## PROVIDED INFORMATION:
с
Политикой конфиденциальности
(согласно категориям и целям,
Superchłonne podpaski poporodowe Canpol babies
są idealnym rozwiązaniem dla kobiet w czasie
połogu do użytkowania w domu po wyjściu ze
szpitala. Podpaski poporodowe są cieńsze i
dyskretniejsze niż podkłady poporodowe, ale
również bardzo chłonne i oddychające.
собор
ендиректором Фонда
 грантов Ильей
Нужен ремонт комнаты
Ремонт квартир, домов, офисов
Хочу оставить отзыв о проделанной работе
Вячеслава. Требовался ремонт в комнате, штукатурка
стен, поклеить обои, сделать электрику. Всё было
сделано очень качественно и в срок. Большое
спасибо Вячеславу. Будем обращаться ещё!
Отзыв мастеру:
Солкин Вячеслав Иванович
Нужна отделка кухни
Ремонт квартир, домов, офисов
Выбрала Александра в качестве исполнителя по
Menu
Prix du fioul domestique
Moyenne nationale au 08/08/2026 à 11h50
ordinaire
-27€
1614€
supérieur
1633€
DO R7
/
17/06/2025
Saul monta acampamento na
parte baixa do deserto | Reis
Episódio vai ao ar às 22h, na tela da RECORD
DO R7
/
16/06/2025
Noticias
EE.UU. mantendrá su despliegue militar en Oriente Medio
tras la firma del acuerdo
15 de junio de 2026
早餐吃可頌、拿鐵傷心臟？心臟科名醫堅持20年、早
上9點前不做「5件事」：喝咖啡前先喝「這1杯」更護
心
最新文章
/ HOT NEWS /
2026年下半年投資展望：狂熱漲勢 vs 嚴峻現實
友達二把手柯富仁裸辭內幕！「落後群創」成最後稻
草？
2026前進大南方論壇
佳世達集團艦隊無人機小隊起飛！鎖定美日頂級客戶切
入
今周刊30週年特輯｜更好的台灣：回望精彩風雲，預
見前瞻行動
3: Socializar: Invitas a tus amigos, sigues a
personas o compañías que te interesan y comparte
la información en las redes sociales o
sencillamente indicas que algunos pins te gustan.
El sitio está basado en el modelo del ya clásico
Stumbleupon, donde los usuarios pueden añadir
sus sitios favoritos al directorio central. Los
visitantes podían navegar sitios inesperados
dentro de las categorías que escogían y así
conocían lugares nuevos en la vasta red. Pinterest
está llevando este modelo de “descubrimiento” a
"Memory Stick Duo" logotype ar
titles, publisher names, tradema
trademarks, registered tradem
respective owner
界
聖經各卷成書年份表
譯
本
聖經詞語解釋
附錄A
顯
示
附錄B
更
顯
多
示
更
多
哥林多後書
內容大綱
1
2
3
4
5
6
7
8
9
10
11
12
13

## WHAT YOU ARE ASKED TO DO:
Copy out the records shown above, every one, exactly.

## OUTPUT FOR THIS EXERCISE:
с
Политикой конфиденциальности
(согласно категориям и целям,
Superchłonne podpaski poporodowe Canpol babies
są idealnym rozwiązaniem dla kobiet w czasie
połogu do użytkowania w domu po wyjściu ze
szpitala. Podpaski poporodowe są cieńsze i
dyskretniejsze niż podkłady poporodowe, ale
również bardzo chłonne i oddychające.
собор
ендиректором Фонда
 грантов Ильей
Нужен ремонт комнаты
Ремонт квартир, домов, офисов
Хочу оставить отзыв о проделанной работе
Вячеслава. Требовался ремонт в комнате, штукатурка
стен, поклеить обои, сделать электрику. Всё было
сделано очень качественно и в срок. Большое
спасибо Вячеславу. Будем обращаться ещё!
Отзыв мастеру:
Солкин Вячеслав Иванович
Нужна отделка кухни
Ремонт квартир, домов, офисов
Выбрала Александра в качестве исполнителя по
Menu
Prix du fioul domestique
Moyenne nationale au 08/08/2026 à 11h50
ordinaire
-27€
1614€
supérieur
1633€
DO R7
/
17/06/2025
Saul monta acampamento na
parte baixa do deserto | Reis
Episódio vai ao ar às 22h, na tela da RECORD
DO R7
/
16/06/2025
Noticias
EE.UU. mantendrá su despliegue militar en Oriente Medio
tras la firma del acuerdo
15 de junio de 2026
早餐吃可頌、拿鐵傷心臟？心臟科名醫堅持20年、早
上9點前不做「5件事」：喝咖啡前先喝「這1杯」更護
心
最新文章
/ HOT NEWS /
2026年下半年投資展望：狂熱漲勢 vs 嚴峻現實
友達二把手柯富仁裸辭內幕！「落後群創」成最後稻
草？
2026前進大南方論壇
佳世達集團艦隊無人機小隊起飛！鎖定美日頂級客戶切
入
今周刊30週年特輯｜更好的台灣：回望精彩風雲，預
見前瞻行動
3: Socializar: Invitas a tus amigos, sigues a
personas o compañías que te interesan y comparte
la información en las redes sociales o
sencillamente indicas que algunos pins te gustan.
El sitio está basado en el modelo del ya clásico
Stumbleupon, donde los usuarios pueden añadir
sus sitios favoritos al directorio central. Los
visitantes podían navegar sitios inesperados
dentro de las categorías que escogían y así
conocían lugares nuevos en la vasta red. Pinterest
está llevando este modelo de “descubrimiento” a
"Memory Stick Duo" logotype ar
titles, publisher names, tradema
trademarks, registered tradem
respective owner
界
聖經各卷成書年份表
譯
本
聖經詞語解釋
附錄A
顯
示
附錄B
更
顯
多
示
更
多
哥林多後書
內容大綱
1
2
3
4
5
6
7
8
9
10
11
12
13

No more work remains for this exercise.